Mark Ladd: A Retrospective

When Ian first asked me to write an introduction to these photographs, my initial reaction was to say no. I didn't think that I was capable of producing a few lines that could neatly sum up Mark Ladd's life: all that he did; all that he stood for, and all that he had to say. How could I do such an astonishingly talented talent justice?

I couldn't. I can't. But then, nobody can. Words are doomed to inadequacy. As we approach the fifth anniversary of his death, I feel the best we can do is to appreciate the different things he meant to different people. For although he was pigeon-holed as one of the 'wild men of rock' — something we are all guilty of doing — there was so much more to Ladd. He was an artist. An artist who inspired millions with his songs of the everyday.

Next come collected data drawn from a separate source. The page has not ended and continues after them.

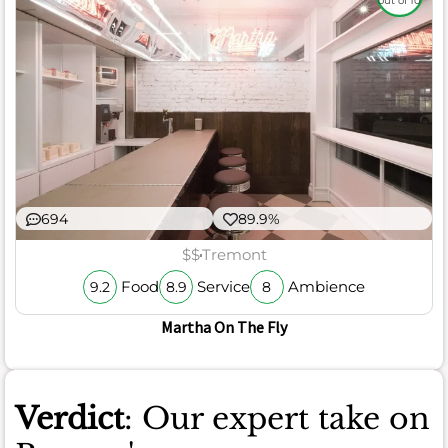
out of 10
694
89.9%
$$
Tremont
Food
Service
Ambience
9.2
8.9
8
Martha On The Fly
Verdict
: Our expert take on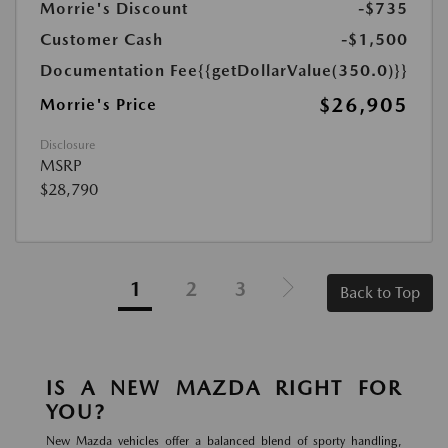
Morrie's Discount
-$735
Customer Cash
-$1,500
Documentation Fee
{{getDollarValue(350.0)}}
$26,905
Morrie's Price
Disclosure
MSRP
$28,790
1
2
3
Back to Top
IS A NEW MAZDA RIGHT FOR
YOU?
New Mazda vehicles offer a balanced blend of sporty handling,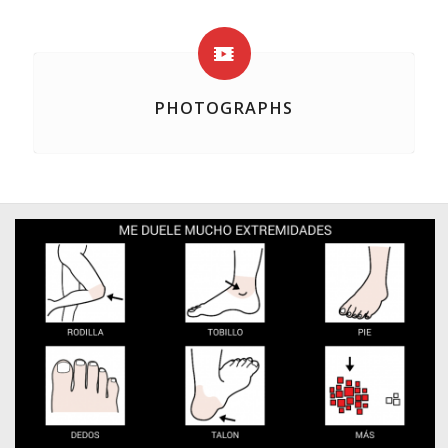
PHOTOGRAPHS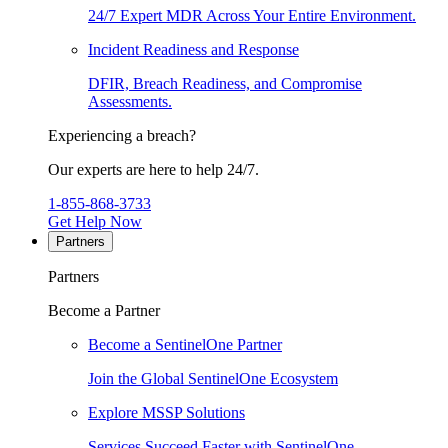
24/7 Expert MDR Across Your Entire Environment.
Incident Readiness and Response
DFIR, Breach Readiness, and Compromise
Assessments.
Experiencing a breach?
Our experts are here to help 24/7.
1-855-868-3733
Get Help Now
Partners
Partners
Become a Partner
Become a SentinelOne Partner
Join the Global SentinelOne Ecosystem
Explore MSSP Solutions
Services Succeed Faster with SentinelOne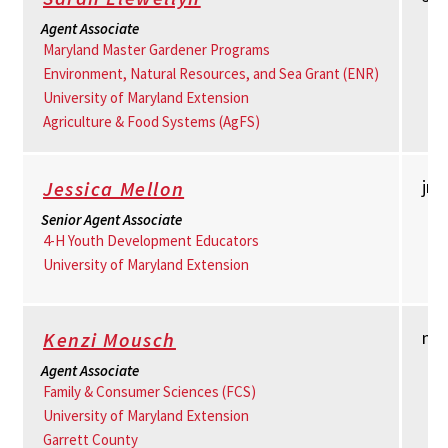
Agent Associate
Maryland Master Gardener Programs
Environment, Natural Resources, and Sea Grant (ENR)
University of Maryland Extension
Agriculture & Food Systems (AgFS)
jm
Jessica Mellon
Senior Agent Associate
4-H Youth Development Educators
University of Maryland Extension
mm
Kenzi Mousch
Agent Associate
Family & Consumer Sciences (FCS)
University of Maryland Extension
Garrett County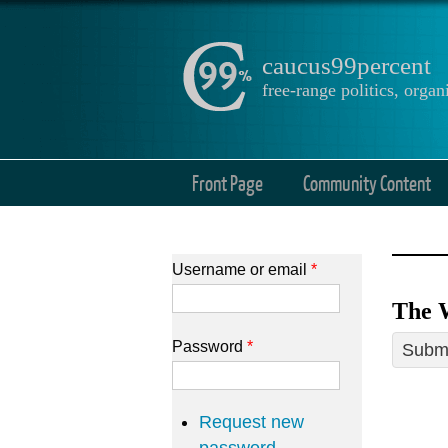
caucus99percent
free-range politics, org
Front Page
Community Content
Username or email
*
The 
Password
*
Submi
Request new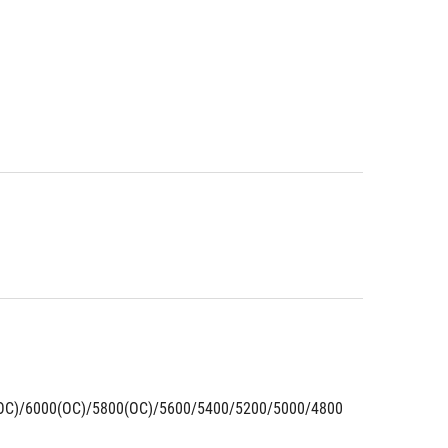
OC)/6000(OC)/5800(OC)/5600/5400/5200/5000/4800 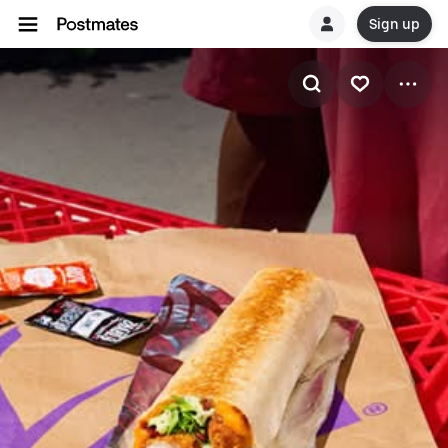
Sign up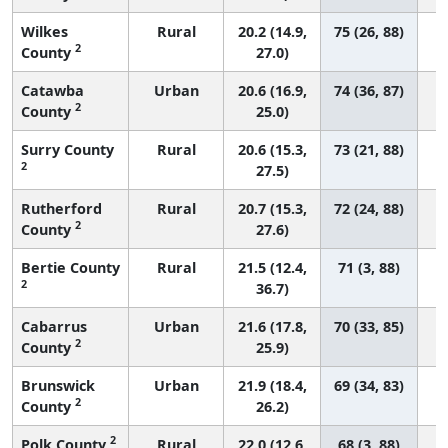
Wilkes
Rural
20.2 (14.9,
75 (26, 88)
2
County
27.0)
Catawba
Urban
20.6 (16.9,
74 (36, 87)
2
County
25.0)
Surry County
Rural
20.6 (15.3,
73 (21, 88)
2
27.5)
Rutherford
Rural
20.7 (15.3,
72 (24, 88)
2
County
27.6)
Bertie County
Rural
21.5 (12.4,
71 (3, 88)
2
36.7)
Cabarrus
Urban
21.6 (17.8,
70 (33, 85)
2
County
25.9)
Brunswick
Urban
21.9 (18.4,
69 (34, 83)
2
County
26.2)
2
Polk County
Rural
22.0 (12.6,
68 (3, 88)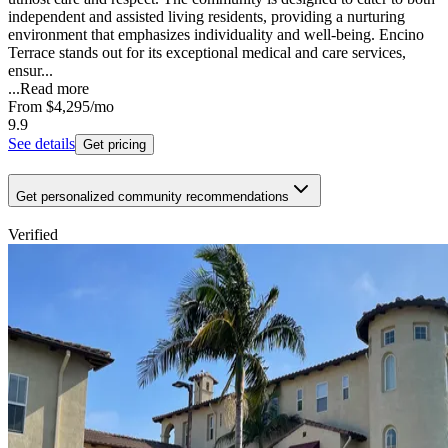
independent and assisted living residents, providing a nurturing
environment that emphasizes individuality and well-being. Encino
Terrace stands out for its exceptional medical and care services,
ensur...
...
Read more
From
$4,295
/mo
9.9
See details
Get pricing
Get personalized community recommendations
Verified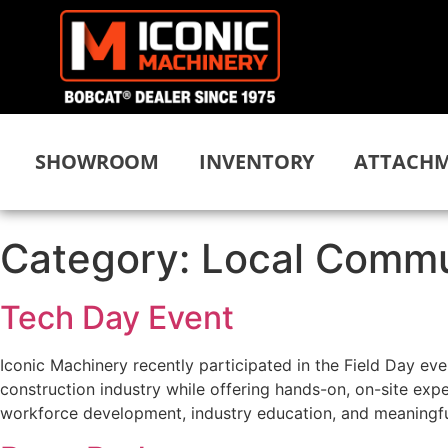
SHOWROOM
INVENTORY
ATTACHM
Category:
Local Commu
Tech Day Event
Iconic Machinery recently participated in the Field Day ev
construction industry while offering hands-on, on-site ex
workforce development, industry education, and meaningfu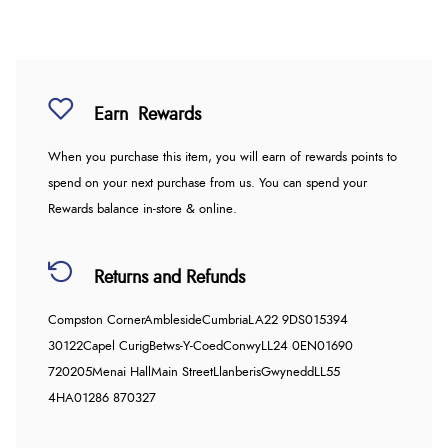
Earn
Rewards
When you purchase this item, you will earn
of rewards points to
spend on your next purchase from us. You can spend your
Rewards balance in-store & online.
Returns and Refunds
Compston Corner
Ambleside
Cumbria
LA22 9DS
015394
30122
Capel Curig
Betws-Y-Coed
Conwy
LL24 0EN
01690
720205
Menai Hall
Main Street
Llanberis
Gwynedd
LL55
4HA
01286 870327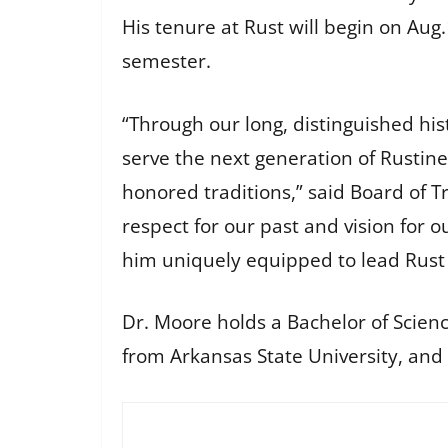
His tenure at Rust will begin on Aug.1
semester.
“Through our long, distinguished his
serve the next generation of Rustin
honored traditions,” said Board of T
respect for our past and vision for 
him uniquely equipped to lead Rust 
Dr. Moore holds a Bachelor of Scien
from Arkansas State University, and 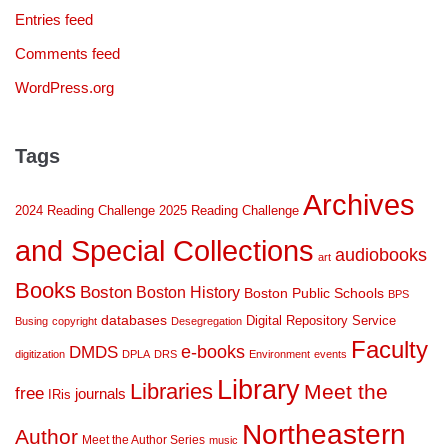
Entries feed
Comments feed
WordPress.org
Tags
Archives
2024 Reading Challenge
2025 Reading Challenge
and Special Collections
audiobooks
art
Books
Boston
Boston History
Boston Public Schools
BPS
databases
Digital Repository Service
Busing
copyright
Desegregation
Faculty
DMDS
e-books
digitization
DPLA
DRS
Environment
events
Library
Libraries
Meet the
free
journals
IRis
Northeastern
Author
Meet the Author Series
music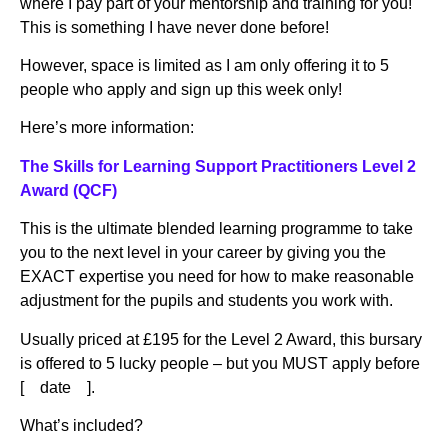
where I pay part of your mentorship and training for you!
This is something I have never done before!
However, space is limited as I am only offering it to 5
people who apply and sign up this week only!
Here’s more information:
The Skills for Learning Support Practitioners Level 2
Award (QCF)
This is the ultimate blended learning programme to take
you to the next level in your career by giving you the
EXACT expertise you need for how to make reasonable
adjustment for the pupils and students you work with.
Usually priced at £195 for the Level 2 Award, this bursary
is offered to 5 lucky people – but you MUST apply before
[ date ].
What’s included?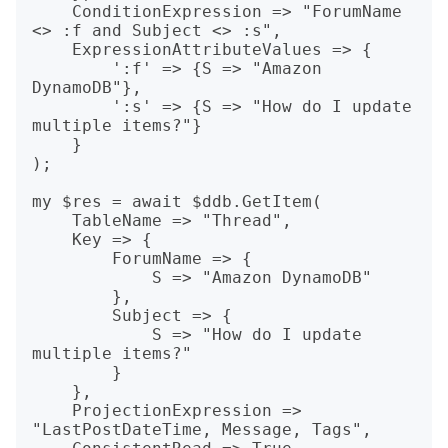
    ConditionExpression => "ForumName 
<> :f and Subject <> :s",

    ExpressionAttributeValues => {

        ':f' => {S => "Amazon 
DynamoDB"},

        ':s' => {S => "How do I update 
multiple items?"}

    }

);

my $res = await $ddb.GetItem(

    TableName => "Thread",

    Key => {

        ForumName => {

            S => "Amazon DynamoDB"

        },

        Subject => {

            S => "How do I update 
multiple items?"

        }

    },

    ProjectionExpression => 
"LastPostDateTime, Message, Tags",
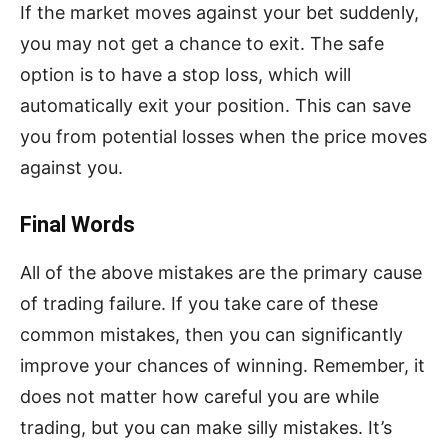
If the market moves against your bet suddenly,
you may not get a chance to exit. The safe
option is to have a stop loss, which will
automatically exit your position. This can save
you from potential losses when the price moves
against you.
Final Words
All of the above mistakes are the primary cause
of trading failure. If you take care of these
common mistakes, then you can significantly
improve your chances of winning. Remember, it
does not matter how careful you are while
trading, but you can make silly mistakes. It’s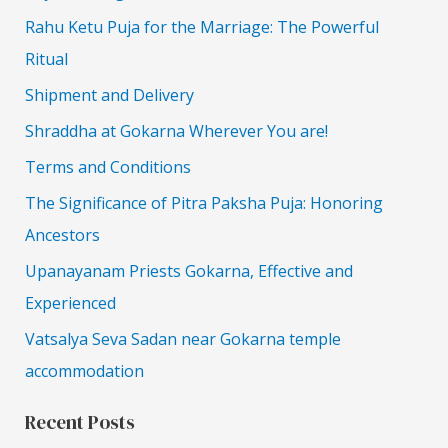
Rahu Ketu Puja for the Marriage: The Powerful
Ritual
Shipment and Delivery
Shraddha at Gokarna Wherever You are!
Terms and Conditions
The Significance of Pitra Paksha Puja: Honoring
Ancestors
Upanayanam Priests Gokarna, Effective and
Experienced
Vatsalya Seva Sadan near Gokarna temple
accommodation
Recent Posts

These photographs are perhaps the closest we can get to knowing who Mark Ladd really was; some of them you will have seen before, many you will not. The now infamous and tragically prophetic shot of Mark reading a mocked-up newspaper announcing his death reveals a darkly comic side to this rock hero. But there are many other sides revealed through these photographs. As we trawl through a world of dimly lit studios, lonely hotel rooms and glamorous limousines, we feel like we are viewing stills from a documentary film. It is as if we are really there; as if we really know him.

The well documented friendship of Mark and Ian, dating back to their school days, is clearly the reason for this closeness, and it is easy to recognise in these photographs. There is a trust and an intimacy between camera and subject that no other photographer could capture, or even have access to. These photographs do not simply tell us what it was to be rich, famous, and talented in the 1990s, they tell us what it was to be Mark Ladd.